Directions for this task:
Please write the listing below out again exactly, leaving every picture behind.

Data shown:
# # # # #

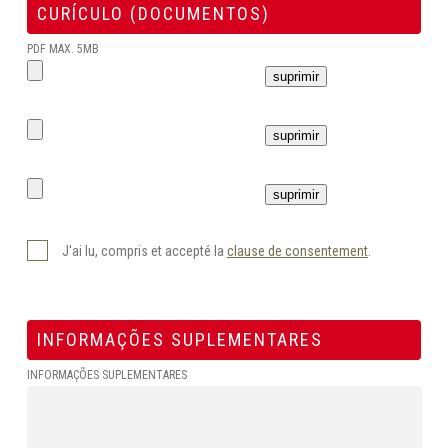
CURÍCULO (DOCUMENTOS)
PDF MAX. 5MB
suprimir
suprimir
suprimir
J'ai lu, compris et accepté la
clause de consentement
.
INFORMAÇÕES SUPLEMENTARES
INFORMAÇÕES SUPLEMENTARES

# # # # #

The answer:
CURÍCULO (DOCUMENTOS)
PDF MAX. 5MB
suprimir
suprimir
suprimir
J'ai lu, compris et accepté la
clause de consentement
.
INFORMAÇÕES SUPLEMENTARES
INFORMAÇÕES SUPLEMENTARES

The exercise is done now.